In the past, state agencies were controlled and captured by certain cronies or oligarchs who consolidated undue power through their nexus with political leadership. They were powerful enough to frame and bend policies or even form and topple governments. However, the actions taken by the current government have sent a clear message that no one is above the law, regardless of how prominent those tycoons may be.
Q: If you were asked to think outside the box, how would you identify the specific anchors that could spur economic growth?

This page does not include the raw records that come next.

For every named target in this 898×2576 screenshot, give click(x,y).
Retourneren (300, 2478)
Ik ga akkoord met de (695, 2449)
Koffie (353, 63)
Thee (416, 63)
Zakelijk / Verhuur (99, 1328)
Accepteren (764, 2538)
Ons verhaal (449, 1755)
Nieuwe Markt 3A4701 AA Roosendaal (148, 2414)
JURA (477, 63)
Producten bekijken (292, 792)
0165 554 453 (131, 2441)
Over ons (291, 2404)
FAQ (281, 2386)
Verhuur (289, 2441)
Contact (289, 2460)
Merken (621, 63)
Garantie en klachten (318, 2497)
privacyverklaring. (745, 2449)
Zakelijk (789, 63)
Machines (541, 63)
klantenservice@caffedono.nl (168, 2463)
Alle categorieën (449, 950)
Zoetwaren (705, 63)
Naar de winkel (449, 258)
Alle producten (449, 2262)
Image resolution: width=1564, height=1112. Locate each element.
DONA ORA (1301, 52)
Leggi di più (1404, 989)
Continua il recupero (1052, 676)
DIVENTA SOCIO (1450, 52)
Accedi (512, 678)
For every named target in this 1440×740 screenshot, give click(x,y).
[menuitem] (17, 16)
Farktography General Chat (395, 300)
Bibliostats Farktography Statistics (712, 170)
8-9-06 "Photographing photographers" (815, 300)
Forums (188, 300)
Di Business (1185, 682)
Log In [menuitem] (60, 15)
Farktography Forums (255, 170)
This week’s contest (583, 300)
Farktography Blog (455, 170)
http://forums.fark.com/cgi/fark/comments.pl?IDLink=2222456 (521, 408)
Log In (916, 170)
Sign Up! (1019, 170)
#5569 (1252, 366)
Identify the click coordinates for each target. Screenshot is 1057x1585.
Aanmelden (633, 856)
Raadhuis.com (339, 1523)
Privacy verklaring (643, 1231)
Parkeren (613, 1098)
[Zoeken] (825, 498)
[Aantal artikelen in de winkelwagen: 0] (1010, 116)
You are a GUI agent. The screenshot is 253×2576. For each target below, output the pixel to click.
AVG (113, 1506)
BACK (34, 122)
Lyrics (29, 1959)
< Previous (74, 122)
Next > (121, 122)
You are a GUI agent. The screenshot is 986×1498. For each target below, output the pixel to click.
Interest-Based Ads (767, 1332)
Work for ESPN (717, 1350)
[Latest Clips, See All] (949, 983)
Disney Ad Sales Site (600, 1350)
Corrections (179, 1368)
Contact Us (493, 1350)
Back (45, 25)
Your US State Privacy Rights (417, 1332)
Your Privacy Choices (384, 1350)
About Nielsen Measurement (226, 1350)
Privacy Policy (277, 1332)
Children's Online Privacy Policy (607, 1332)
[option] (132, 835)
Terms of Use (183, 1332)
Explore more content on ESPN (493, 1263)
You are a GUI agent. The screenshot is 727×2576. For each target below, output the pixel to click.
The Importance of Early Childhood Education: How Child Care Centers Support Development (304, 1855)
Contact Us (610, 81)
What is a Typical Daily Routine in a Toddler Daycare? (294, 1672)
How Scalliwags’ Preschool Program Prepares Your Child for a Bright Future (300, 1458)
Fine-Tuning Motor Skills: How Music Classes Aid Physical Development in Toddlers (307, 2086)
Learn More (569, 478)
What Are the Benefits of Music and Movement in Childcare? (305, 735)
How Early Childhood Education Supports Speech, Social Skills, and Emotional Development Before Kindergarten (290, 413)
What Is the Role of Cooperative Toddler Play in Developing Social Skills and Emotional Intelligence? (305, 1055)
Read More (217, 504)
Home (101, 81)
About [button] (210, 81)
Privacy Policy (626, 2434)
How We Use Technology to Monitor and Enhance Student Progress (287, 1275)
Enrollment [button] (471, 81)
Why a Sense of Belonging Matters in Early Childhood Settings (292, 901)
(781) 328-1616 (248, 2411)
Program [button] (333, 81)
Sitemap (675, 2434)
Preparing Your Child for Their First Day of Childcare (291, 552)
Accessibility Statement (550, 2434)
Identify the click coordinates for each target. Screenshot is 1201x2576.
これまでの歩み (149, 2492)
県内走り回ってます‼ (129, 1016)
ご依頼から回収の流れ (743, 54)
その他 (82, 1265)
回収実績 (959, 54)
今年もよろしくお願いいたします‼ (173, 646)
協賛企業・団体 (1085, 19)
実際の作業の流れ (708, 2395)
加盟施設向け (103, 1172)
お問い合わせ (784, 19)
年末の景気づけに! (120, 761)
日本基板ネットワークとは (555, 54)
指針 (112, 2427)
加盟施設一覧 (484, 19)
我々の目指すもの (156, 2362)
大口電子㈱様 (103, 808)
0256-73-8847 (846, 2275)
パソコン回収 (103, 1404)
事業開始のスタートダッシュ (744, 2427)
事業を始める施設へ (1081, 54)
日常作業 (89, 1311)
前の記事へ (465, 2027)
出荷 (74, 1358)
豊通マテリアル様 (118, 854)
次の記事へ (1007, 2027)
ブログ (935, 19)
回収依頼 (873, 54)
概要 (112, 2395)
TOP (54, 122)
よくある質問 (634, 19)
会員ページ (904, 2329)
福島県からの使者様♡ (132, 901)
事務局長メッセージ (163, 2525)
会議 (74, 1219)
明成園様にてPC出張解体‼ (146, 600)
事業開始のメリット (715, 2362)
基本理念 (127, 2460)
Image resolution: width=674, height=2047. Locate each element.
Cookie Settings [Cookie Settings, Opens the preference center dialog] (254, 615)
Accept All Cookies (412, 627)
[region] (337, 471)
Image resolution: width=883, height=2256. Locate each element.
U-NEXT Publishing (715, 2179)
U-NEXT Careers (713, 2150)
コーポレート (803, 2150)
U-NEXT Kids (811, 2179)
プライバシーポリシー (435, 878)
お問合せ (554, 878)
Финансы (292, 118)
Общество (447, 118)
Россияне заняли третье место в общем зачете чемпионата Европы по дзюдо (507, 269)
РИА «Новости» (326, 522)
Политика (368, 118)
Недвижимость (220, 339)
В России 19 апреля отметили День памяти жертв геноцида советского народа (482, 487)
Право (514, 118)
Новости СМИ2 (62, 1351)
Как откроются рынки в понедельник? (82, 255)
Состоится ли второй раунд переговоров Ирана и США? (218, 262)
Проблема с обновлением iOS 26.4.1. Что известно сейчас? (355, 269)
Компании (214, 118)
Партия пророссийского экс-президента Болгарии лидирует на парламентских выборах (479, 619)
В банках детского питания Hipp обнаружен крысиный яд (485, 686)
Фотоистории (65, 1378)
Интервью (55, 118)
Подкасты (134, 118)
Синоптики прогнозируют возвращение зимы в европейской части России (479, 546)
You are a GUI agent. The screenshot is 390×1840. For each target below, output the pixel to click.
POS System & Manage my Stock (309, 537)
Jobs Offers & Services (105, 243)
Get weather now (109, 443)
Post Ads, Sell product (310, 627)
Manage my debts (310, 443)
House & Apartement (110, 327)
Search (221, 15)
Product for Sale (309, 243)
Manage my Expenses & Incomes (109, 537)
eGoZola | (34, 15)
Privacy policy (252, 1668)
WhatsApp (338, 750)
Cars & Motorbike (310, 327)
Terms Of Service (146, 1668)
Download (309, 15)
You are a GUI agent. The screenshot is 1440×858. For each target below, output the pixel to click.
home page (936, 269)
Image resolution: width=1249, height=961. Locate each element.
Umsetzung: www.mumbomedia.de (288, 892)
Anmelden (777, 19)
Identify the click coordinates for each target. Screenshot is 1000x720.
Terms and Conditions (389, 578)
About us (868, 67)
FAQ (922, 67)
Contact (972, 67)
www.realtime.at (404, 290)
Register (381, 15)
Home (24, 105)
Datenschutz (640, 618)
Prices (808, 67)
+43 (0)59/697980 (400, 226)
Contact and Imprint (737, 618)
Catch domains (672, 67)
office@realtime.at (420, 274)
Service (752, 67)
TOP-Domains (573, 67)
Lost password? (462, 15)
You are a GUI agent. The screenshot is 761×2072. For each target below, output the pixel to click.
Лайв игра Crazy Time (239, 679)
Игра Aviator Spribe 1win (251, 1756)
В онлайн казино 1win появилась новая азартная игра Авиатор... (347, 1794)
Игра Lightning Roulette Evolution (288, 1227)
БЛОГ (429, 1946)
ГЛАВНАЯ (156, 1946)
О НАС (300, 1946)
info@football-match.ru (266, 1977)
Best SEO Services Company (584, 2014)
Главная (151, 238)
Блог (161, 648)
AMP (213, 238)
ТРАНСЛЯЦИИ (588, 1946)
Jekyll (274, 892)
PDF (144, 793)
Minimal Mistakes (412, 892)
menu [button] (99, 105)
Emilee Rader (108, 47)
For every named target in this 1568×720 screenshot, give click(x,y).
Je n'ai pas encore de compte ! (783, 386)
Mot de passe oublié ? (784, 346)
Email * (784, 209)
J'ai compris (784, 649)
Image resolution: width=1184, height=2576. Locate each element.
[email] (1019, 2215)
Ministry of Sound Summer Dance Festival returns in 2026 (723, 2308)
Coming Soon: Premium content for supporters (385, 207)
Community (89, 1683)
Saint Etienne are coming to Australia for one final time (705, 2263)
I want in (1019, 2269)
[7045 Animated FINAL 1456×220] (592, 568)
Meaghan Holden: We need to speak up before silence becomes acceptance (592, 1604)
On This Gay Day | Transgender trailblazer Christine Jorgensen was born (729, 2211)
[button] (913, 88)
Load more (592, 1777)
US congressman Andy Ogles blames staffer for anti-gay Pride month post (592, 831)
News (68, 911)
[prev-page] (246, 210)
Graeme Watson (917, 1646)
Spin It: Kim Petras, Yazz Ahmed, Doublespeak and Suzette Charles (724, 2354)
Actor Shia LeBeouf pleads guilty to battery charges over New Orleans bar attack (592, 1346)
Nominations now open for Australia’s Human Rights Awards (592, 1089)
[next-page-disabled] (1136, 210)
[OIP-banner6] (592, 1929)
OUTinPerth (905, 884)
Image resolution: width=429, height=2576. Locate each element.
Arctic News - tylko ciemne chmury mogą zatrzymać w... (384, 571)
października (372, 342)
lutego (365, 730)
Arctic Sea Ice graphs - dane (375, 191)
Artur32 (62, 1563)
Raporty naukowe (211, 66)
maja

A: The anchors are visible and already identified. They include infrastructure development, digitalisation, and minimising the potential consequences of climate change with a focus on mitigation and adaptation. We must also rethink industrial policy in line with food and energy security to strengthen our sovereignty. For example, we should maintain at least a three-month reserve of petroleum products.
Moreover, digitalisation helps minimise the informal economy, including ride-hailing and food delivery services. We can bring these into formal channels and integrate them into the social security net. Digitalisation enhances transparency, which in turn builds trust in the state. Therefore, these elements can directly impact revenue collection and control tax evasion. We must advance macro-level reforms and governance improvements simultaneously. Policy reform combined with state investment in essential infrastructure will create an enabling environment for achieving a higher growth trajectory. Given the alarmingly high number of informal enterprises, we are thinking of realigning our policies to provide incentives and social security to encourage formalisation, helping us achieve a $100 billion economy in the next few years.
Q: The names of the National Planning Commission and developmental thinker Harka Gurung were once almost synonymous, as he envisioned the concept of decentralisation featuring growth poles in each of the five development regions. We can adapt this concept of growth poles within the federal system as well. What steps should be taken to develop growth poles in each of the seven provinces to ensure equitable growth?
A: To begin, we must move forward with restructuring the NPC to establish it as a crucial economic and development advisor to the government. We will enhance its policy research capacity and align scattered data with national development priorities while bringing all relevant agencies under the NPC umbrella. Furthermore, we will work effectively on the monitoring and evaluation of projects. Regarding balanced development, the government must ensure that districts, provinces, or local bodies with high poverty rates or low Human Development Index (HDI) scores are offered flagship programmes, such as entrepreneurship development, infrastructure projects, and educational or medical hubs, among others.
Q: Finally, you have placed a strong emphasis on public-private partnerships in the execution of industrial policy.
A: It is certain that the government alone cannot achieve everything, nor would it be efficient. The government is willing to leverage PPPs based on its established priorities. The government and private sector can join hands to meet national objectives through clearly specified covenants for sharing risks and benefits. Globally, recurring crises, the 2008 financial crisis, the supply disruptions of 2015/16, and the COVID-19 pandemic, suggest that the state must be self-reliant in key areas; the industrial policy must prioritise energy and food security as well as other essential commodities.